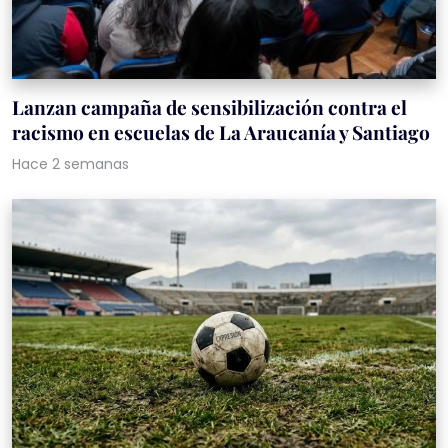
Lanzan campaña de sensibilización contra el
racismo en escuelas de La Araucanía y Santiago
Hace 2 semanas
***
**Task to complete**. In your copy of the material, match every word exactly and include no pictures.

**Problem solution**.
Lanzan campaña de sensibilización contra el
racismo en escuelas de La Araucanía y Santiago
Hace 2 semanas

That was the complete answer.